Saved entries —
-- Opening Marker --

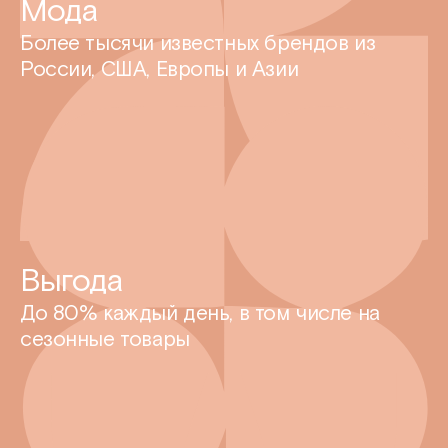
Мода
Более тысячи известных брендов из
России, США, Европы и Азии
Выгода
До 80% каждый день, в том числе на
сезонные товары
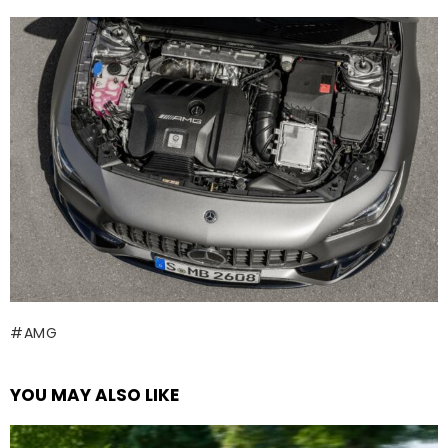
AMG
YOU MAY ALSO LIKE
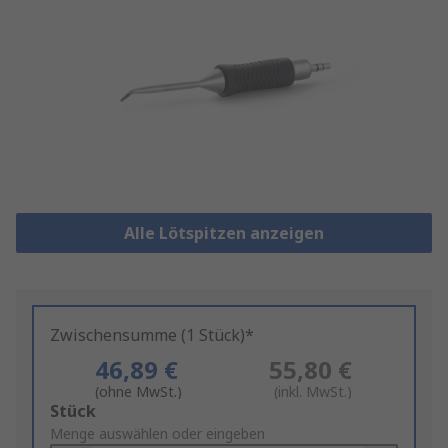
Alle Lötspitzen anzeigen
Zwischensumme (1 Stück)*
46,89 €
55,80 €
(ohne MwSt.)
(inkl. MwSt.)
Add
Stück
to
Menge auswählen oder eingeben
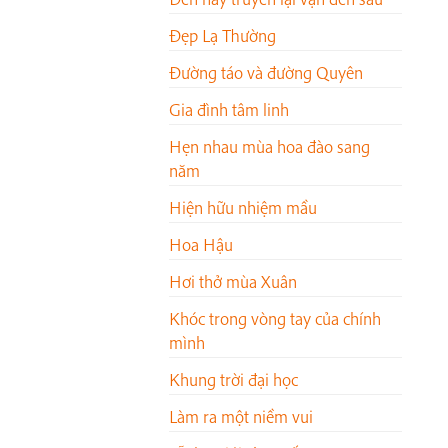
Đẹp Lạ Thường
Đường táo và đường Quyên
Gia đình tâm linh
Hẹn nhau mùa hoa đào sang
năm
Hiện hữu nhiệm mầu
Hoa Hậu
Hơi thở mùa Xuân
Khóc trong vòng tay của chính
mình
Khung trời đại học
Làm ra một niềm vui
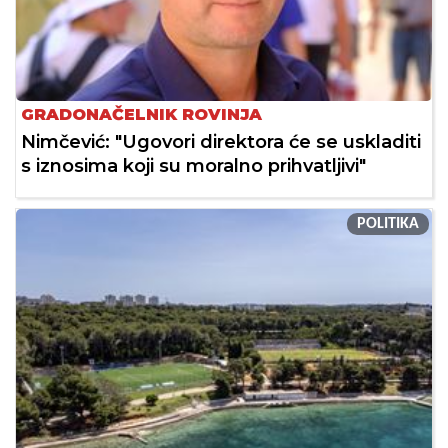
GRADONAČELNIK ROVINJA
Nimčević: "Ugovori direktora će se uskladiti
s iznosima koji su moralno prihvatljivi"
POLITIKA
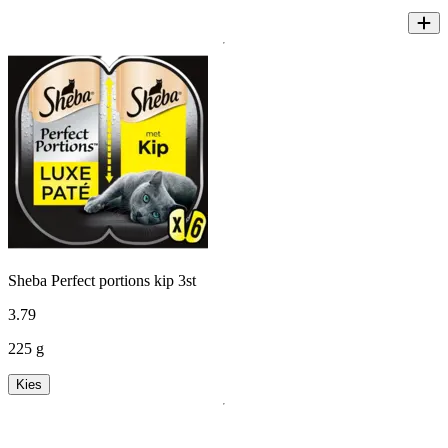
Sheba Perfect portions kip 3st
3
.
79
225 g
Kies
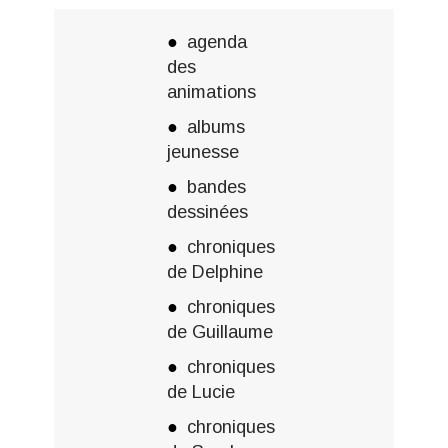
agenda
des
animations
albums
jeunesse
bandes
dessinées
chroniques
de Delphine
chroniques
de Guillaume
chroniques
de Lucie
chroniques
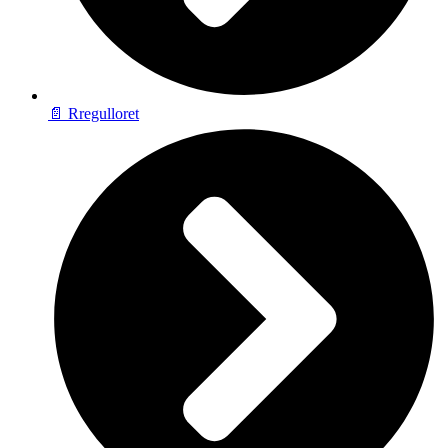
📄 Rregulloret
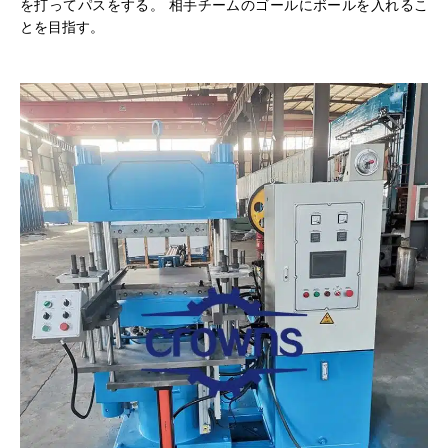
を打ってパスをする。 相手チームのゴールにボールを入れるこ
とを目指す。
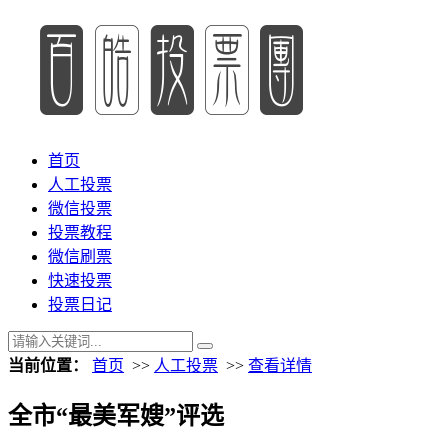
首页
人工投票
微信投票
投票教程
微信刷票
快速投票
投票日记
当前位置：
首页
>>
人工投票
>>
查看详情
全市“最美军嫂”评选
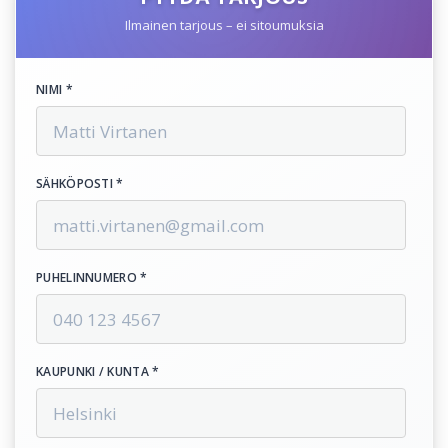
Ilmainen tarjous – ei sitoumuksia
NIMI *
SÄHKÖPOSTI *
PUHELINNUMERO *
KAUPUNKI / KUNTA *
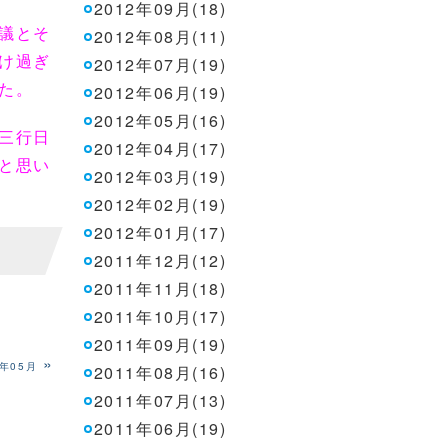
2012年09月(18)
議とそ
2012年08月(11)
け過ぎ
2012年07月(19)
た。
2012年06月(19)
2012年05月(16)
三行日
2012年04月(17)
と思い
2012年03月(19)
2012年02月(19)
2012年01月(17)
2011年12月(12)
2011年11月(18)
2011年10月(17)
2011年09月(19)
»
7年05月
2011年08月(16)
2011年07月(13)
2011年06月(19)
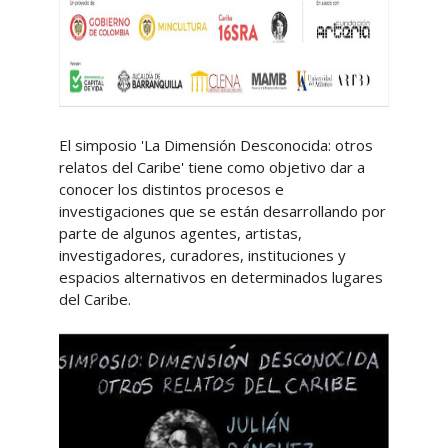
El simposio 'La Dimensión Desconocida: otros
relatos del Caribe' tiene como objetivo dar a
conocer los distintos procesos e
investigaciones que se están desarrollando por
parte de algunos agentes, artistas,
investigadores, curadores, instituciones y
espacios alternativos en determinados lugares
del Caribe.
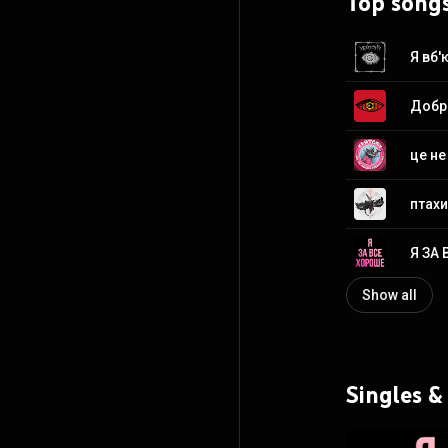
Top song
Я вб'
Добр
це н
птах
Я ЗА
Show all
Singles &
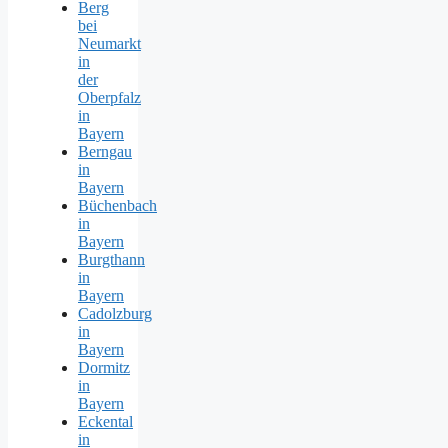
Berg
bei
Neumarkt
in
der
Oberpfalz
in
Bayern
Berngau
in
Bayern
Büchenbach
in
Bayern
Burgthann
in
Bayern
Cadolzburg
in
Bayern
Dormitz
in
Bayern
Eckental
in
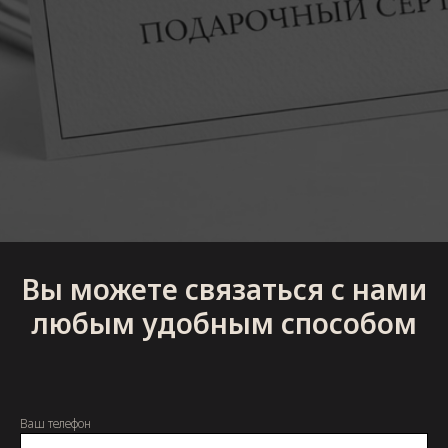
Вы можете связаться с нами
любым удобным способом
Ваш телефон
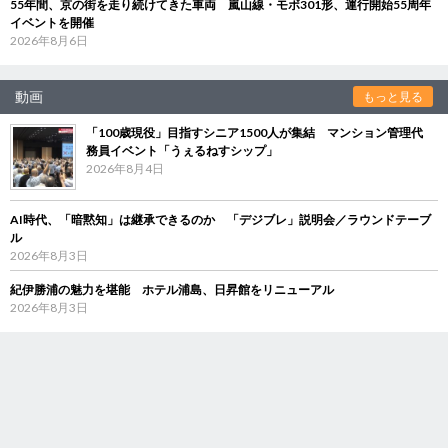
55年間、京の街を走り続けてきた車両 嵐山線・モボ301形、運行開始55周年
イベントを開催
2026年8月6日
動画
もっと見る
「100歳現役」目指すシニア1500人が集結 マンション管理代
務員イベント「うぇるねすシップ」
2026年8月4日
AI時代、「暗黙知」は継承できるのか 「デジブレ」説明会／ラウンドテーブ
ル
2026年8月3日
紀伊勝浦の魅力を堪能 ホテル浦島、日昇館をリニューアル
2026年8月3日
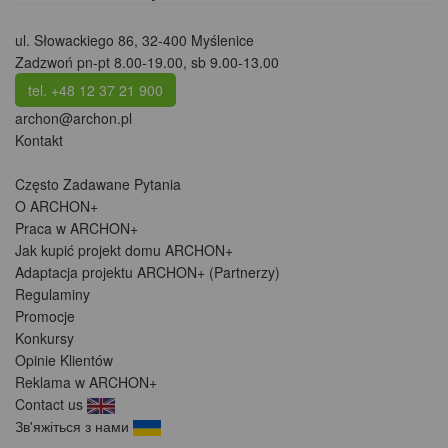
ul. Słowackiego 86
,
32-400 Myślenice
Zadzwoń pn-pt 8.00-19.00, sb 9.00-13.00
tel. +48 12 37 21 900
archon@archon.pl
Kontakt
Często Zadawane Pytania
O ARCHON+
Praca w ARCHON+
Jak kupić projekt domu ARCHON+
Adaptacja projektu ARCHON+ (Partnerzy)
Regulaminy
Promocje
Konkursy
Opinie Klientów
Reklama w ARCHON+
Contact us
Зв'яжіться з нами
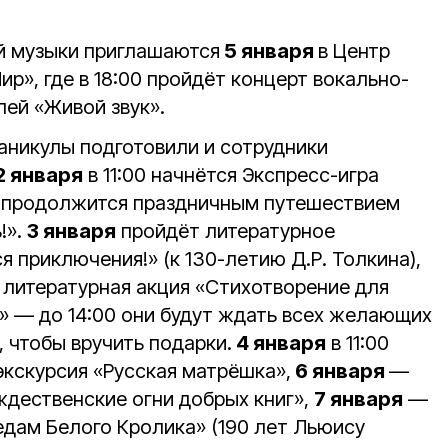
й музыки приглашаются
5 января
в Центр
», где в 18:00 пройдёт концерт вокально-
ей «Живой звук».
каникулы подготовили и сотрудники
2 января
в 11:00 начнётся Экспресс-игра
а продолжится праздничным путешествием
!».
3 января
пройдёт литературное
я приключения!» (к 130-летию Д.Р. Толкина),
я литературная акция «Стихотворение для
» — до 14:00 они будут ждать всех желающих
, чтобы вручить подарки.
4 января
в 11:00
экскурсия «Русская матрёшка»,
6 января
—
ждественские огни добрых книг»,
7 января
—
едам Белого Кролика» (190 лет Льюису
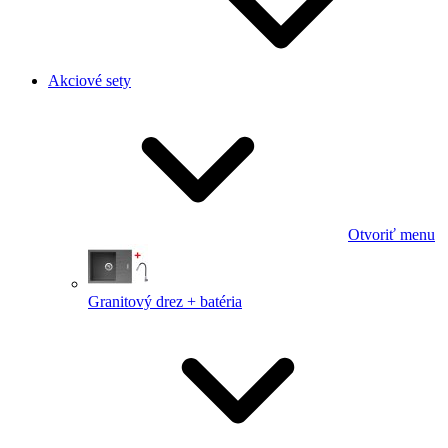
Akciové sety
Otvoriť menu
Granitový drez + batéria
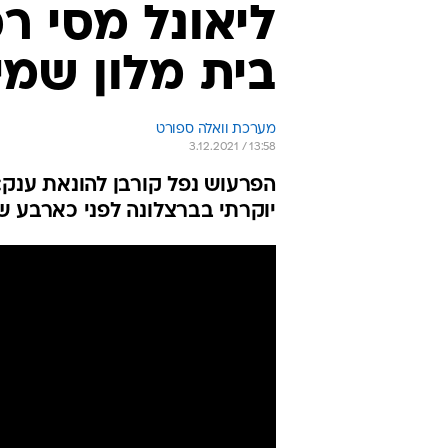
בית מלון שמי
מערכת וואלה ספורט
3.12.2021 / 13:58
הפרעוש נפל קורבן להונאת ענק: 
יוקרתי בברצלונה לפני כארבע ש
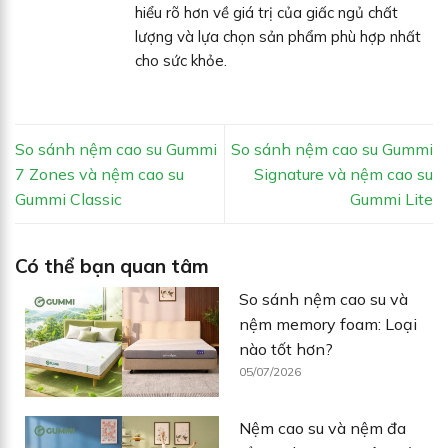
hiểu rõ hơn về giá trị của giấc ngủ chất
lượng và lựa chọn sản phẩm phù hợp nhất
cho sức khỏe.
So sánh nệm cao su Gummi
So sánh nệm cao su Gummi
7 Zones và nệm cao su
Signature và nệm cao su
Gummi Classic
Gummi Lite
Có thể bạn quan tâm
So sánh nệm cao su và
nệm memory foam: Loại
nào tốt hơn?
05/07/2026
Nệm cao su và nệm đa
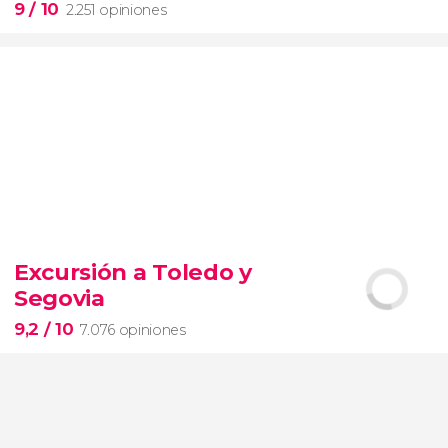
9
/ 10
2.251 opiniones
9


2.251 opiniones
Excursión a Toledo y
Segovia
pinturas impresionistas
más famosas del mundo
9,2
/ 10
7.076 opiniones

-- Closing Marker --

REQUIREMENT —
Give back every record exactly. Omit the pictures.

EXERCISE OUTPUT —
Мода
Более тысячи известных брендов из
России, США, Европы и Азии
Выгода
До 80% каждый день, в том числе на
сезонные товары
AMG
YOU MAY ALSO LIKE
Alle Lötspitzen anzeigen
Zwischensumme (1 Stück)*
46,89 €
55,80 €
(ohne MwSt.)
(inkl. MwSt.)
Add
Stück
to
Menge auswählen oder eingeben
Đẹp Lạ Thường
Đường táo và đường Quyên
Gia đình tâm linh
Hẹn nhau mùa hoa đào sang
năm
Hiện hữu nhiệm mầu
Hoa Hậu
Hơi thở mùa Xuân
Khóc trong vòng tay của chính
mình
Khung trời đại học
Làm ra một niềm vui
GRADONAČELNIK ROVINJA
Nimčević: "Ugovori direktora će se uskladiti
s iznosima koji su moralno prihvatljivi"
POLITIKA
Sheba Perfect portions kip 3st
3
.
79
225 g
Kies
agenda
des
animations
albums
jeunesse
bandes
dessinées
chroniques
de Delphine
chroniques
de Guillaume
chroniques
de Lucie
chroniques
📄 Rregulloret
を打ってパスをする。 相手チームのゴールにボールを入れるこ
とを目指す。
首页
人工投票
微信投票
投票教程
微信刷票
快速投票
投票日记
当前位置：
首页
>>
人工投票
>>
查看详情
全市“最美军嫂”评选
Ilmainen tarjous – ei sitoumuksia
NIMI *
SÄHKÖPOSTI *
PUHELINNUMERO *
KAUPUNKI / KUNTA *
2012年09月(18)
議とそ
2012年08月(11)
け過ぎ
2012年07月(19)
た。
2012年06月(19)
2012年05月(16)
三行日
2012年04月(17)
と思い
2012年03月(19)
2012年02月(19)
2012年01月(17)
2011年12月(12)
2011年11月(18)
2011年10月(17)
2011年09月(19)
»
7年05月
2011年08月(16)
2011年07月(13)
2011年06月(19)
El simposio 'La Dimensión Desconocida: otros
relatos del Caribe' tiene como objetivo dar a
conocer los distintos procesos e
investigaciones que se están desarrollando por
parte de algunos agentes, artistas,
investigadores, curadores, instituciones y
espacios alternativos en determinados lugares
del Caribe.
Top song
Я вб'
Добр
це н
птах
Я ЗА
Show all
Singles &
Berg
bei
Neumarkt
in
der
Oberpfalz
in
Bayern
Berngau
in
Bayern
Büchenbach
in
Bayern
Burgthann
in
Bayern
Cadolzburg
in
Bayern
Dormitz
in
Bayern
Eckental
in
Вы можете связаться с нами
любым удобным способом
Ваш телефон
55年間、京の街を走り続けてきた車両 嵐山線・モボ301形、運行開始55周年
イベントを開催
2026年8月6日
動画
もっと見る
「100歳現役」目指すシニア1500人が集結 マンション管理代
務員イベント「うぇるねすシップ」
2026年8月4日
AI時代、「暗黙知」は継承できるのか 「デジブレ」説明会／ラウンドテーブ
ル
2026年8月3日
紀伊勝浦の魅力を堪能 ホテル浦島、日昇館をリニューアル
2026年8月3日
ul. Słowackiego 86
,
32-400 Myślenice
Zadzwoń pn-pt 8.00-19.00, sb 9.00-13.00
tel. +48 12 37 21 900
archon@archon.pl
Kontakt
Często Zadawane Pytania
O ARCHON+
Praca w ARCHON+
Jak kupić projekt domu ARCHON+
Adaptacja projektu ARCHON+ (Partnerzy)
Regulaminy
Promocje
Konkursy
Opinie Klientów
Reklama w ARCHON+
Contact us
Зв'яжіться з нами
й музыки приглашаются
5 января
в Центр
», где в 18:00 пройдёт концерт вокально-
ей «Живой звук».
каникулы подготовили и сотрудники
2 января
в 11:00 начнётся Экспресс-игра
а продолжится праздничным путешествием
!».
3 января
пройдёт литературное
я приключения!» (к 130-летию Д.Р. Толкина),
я литературная акция «Стихотворение для
» — до 14:00 они будут ждать всех желающих
, чтобы вручить подарки.
4 января
в 11:00
экскурсия «Русская матрёшка»,
6 января
—
ждественские огни добрых книг»,
7 января
—
едам Белого Кролика» (190 лет Льюису
Akciové sety
Otvoriť menu
Granitový drez + batéria
בית מלון שמי
מערכת וואלה ספורט
3.12.2021 / 13:58
הפרעוש נפל קורבן להונאת ענק: 
יוקרתי בברצלונה לפני כארבע ש
hiểu rõ hơn về giá trị của giấc ngủ chất
lượng và lựa chọn sản phẩm phù hợp nhất
cho sức khỏe.
So sánh nệm cao su Gummi
So sánh nệm cao su Gummi
7 Zones và nệm cao su
Signature và nệm cao su
Gummi Classic
Gummi Lite
Có thể bạn quan tâm
So sánh nệm cao su và
nệm memory foam: Loại
nào tốt hơn?
05/07/2026
Nệm cao su và nệm đa
9
/ 10
2.251 opiniones
9


2.251 opiniones
Excursión a Toledo y
Segovia
pinturas impresionistas
más famosas del mundo
9,2
/ 10
7.076 opiniones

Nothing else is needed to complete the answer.